Slow-Cooker Cherry Chipotle Pulled Pork Sliders with Cilantro Lime Slaw

This was another of those recipes that got me a side-eyed look from J when I told him what it was. Cherries??  Yes, dear. There are cherries in there. Along with the chipotle flavor that you love so much. Trust me! A lot of what I make is just as much of a surprise to me as it is to him, being that I've never made or eaten a majority of what we're eating, before. Fortunately I know what we like so it's rare that I choose something we won't both like.

Cherry Chipotle Pulled Pork with Cilantro Lime Slaw 3

It's also rare these days, that I'm cooking for anyone but J and me, but on this particular night, a friend of J's came over for dinner as well. We'd all been to the gym and then home so the guys could discuss some business. I sat and watched TV while they chatted at the table and ate. Both guys loved the sliders (I told you so!!) and gobbled up a few of them while they talked. I sent the rest home with J since I would be out of town the next evening, and can't let the man starve ;)

I'm not normally a coleslaw kinda gal, but this one didn't have a lot of mayo in it and it had lime juice. I mean, come on...that's about all I need to know. It was freaking delicious. And then the sweetness from the cherries combined with the heat of the chipotle made the pork so, so yummy. J is lucky that I love him and that I like to share...I could have eaten all of this myself!! And the fact that it's made in the slow cooker is an added bonus. It is 100+ degrees these days, ya know? Turning on the oven less is definitely welcome!

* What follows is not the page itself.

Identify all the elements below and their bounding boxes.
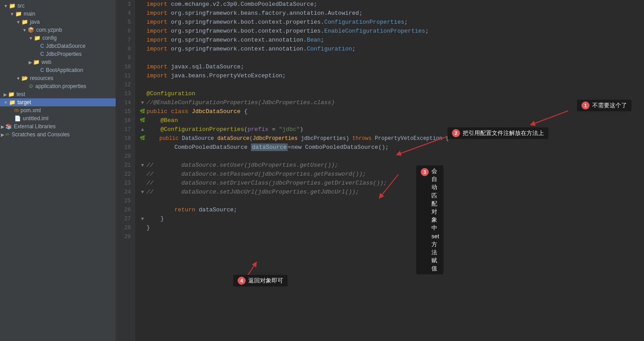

Slow-Cooker Cherry Chipotle Pulled Pork Sliders with Cilantro Lime Slaw

Ingredients

Cherry Chipotle Pulled Pork
  • 3 lb boneless pork shoulder roast
  • 1/2 tsp kosher salt
  • 1/4 tsp black pepper
  • 1 Tbsp canola oil
  • 1/2 cup ketchup
  • 1/2 cup apple cider vinegar
  • 1/4 cup Dark Brown Sugar
  • 2 chipotle peppers packed in adobo sauce
  • 3 Tbsp adobo sauce, from chipotle pepper can
  • 1 tsp cinnamon
  • 1/2 cup dried sweet cherries
  • 2 cloves garlic, peeled and roughly chopped
  • Sandwich or slider buns
Cilantro Lime Slaw
  • 1/4 cup canola oil
  • 1 Tbsp white wine vinegar
  • 1/4 cup fresh cilantro, chopped
  • 3 Tbsp fresh lime juice
  • 2 Tbsp mayonnaise (I used light miracle whip)
  • 1/4 tsp salt
  • 1/8 tsp black pepper
  • 12 oz packaged coleslaw

Preparation
  1. Rub pork shoulder evenly with salt and pepper. In a large skillet, heat oil over high heat and brown all sides of the pork, about 3 minutes per side. Then place the pork in your slow cooker.
  2. In a medium bowl, combine the ketchup, apple cider vinegar, brown sugar, chipotle peppers,  adobo sauce, and cinnamon. Mix well and pour over pork roast.
  3. Add the cherries and garlic, cover, and cook on low for 8 hours or on high for 4 hours.
  4. Meanwhile, make the Cilantro Lime Slaw by combining the canola oil, white wine vinegar, cilantro, lime juice, mayonnaise, salt and pepper in a large bowl. Whisk to mix well. Add the coleslaw and toss to evenly coat coleslaw with dressing.
  5. When pork is finished cooking, shred with two forks or in a stand mixer with the paddle attachment. Return pulled pork to slow cooker and stir to coat with remaining cooking juices.
  6. Serve on slider buns, topped with slaw.